In the records below, count every line containing "gemäß". Reply with the number only.

(Saved entries)
>>>

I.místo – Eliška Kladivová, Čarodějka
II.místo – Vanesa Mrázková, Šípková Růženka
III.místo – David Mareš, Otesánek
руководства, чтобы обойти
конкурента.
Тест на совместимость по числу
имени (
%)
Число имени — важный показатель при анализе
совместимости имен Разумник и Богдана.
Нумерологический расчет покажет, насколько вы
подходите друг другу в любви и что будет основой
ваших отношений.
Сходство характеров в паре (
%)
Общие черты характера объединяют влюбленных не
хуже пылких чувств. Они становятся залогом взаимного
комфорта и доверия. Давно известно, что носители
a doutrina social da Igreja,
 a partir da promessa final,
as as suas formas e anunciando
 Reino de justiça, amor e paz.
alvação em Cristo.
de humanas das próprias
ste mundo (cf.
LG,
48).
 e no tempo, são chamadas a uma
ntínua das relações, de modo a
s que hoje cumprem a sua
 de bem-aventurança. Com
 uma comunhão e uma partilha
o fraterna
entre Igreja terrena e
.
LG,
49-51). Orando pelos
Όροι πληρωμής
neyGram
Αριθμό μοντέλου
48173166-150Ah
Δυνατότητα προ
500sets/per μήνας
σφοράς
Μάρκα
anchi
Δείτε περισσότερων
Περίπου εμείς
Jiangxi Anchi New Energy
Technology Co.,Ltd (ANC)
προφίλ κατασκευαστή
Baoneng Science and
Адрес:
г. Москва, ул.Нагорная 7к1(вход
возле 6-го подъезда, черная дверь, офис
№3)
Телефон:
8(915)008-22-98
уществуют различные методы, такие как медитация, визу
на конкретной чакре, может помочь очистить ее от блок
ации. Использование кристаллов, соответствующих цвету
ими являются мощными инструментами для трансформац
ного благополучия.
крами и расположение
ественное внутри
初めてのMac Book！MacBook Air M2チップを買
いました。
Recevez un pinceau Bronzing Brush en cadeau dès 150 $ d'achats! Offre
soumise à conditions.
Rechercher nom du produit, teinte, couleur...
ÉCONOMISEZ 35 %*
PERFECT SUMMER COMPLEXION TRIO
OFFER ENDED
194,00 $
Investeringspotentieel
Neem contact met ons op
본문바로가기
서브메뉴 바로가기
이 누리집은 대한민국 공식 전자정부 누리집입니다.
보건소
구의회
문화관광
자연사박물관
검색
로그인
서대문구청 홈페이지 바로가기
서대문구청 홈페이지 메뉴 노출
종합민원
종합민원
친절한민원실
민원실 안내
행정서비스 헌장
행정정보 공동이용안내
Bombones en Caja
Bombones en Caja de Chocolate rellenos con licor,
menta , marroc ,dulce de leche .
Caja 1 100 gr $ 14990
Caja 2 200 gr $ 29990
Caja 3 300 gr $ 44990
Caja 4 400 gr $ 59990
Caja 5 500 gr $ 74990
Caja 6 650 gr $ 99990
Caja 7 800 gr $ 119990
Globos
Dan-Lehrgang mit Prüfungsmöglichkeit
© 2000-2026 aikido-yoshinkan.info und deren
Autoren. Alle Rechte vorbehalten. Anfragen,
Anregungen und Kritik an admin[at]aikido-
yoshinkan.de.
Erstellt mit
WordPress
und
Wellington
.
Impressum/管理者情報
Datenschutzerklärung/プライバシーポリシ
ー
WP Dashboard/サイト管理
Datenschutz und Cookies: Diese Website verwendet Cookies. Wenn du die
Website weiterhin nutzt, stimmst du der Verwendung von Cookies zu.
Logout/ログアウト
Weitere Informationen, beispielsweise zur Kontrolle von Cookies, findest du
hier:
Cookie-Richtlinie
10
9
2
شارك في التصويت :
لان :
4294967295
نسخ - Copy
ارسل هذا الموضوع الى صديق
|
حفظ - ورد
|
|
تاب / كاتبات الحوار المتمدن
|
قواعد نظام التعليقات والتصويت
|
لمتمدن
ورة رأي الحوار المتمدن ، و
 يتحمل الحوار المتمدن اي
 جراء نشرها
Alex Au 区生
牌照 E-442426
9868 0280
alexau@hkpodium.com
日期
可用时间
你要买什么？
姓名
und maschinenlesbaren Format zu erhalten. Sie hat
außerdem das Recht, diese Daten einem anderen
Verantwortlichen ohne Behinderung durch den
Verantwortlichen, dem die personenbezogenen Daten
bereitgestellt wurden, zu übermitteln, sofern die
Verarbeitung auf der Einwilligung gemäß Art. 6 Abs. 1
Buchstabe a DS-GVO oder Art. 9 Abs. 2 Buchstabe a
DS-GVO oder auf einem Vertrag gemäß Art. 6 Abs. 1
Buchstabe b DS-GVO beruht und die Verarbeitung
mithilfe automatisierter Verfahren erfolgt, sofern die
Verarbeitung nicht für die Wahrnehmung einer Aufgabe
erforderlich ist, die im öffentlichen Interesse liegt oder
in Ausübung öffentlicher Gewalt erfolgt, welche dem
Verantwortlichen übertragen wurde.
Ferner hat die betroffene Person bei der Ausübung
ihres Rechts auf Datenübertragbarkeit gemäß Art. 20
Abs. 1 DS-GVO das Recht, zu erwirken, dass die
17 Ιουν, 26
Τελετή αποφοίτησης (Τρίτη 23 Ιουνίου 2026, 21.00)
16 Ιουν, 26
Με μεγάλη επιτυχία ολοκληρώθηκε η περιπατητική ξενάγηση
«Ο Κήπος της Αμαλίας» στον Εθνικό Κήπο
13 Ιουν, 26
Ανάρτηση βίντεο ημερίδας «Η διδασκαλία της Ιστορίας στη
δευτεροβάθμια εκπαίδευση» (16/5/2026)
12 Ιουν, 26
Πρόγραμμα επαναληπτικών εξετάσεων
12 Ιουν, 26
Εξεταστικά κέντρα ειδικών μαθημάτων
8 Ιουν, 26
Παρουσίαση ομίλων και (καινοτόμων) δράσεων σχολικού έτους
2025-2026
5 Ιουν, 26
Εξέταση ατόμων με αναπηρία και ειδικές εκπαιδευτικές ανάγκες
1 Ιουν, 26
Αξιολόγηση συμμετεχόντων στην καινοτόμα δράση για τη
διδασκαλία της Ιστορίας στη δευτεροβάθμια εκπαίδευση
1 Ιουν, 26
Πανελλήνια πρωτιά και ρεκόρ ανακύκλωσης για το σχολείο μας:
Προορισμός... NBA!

<<<

» **Exercise output**
3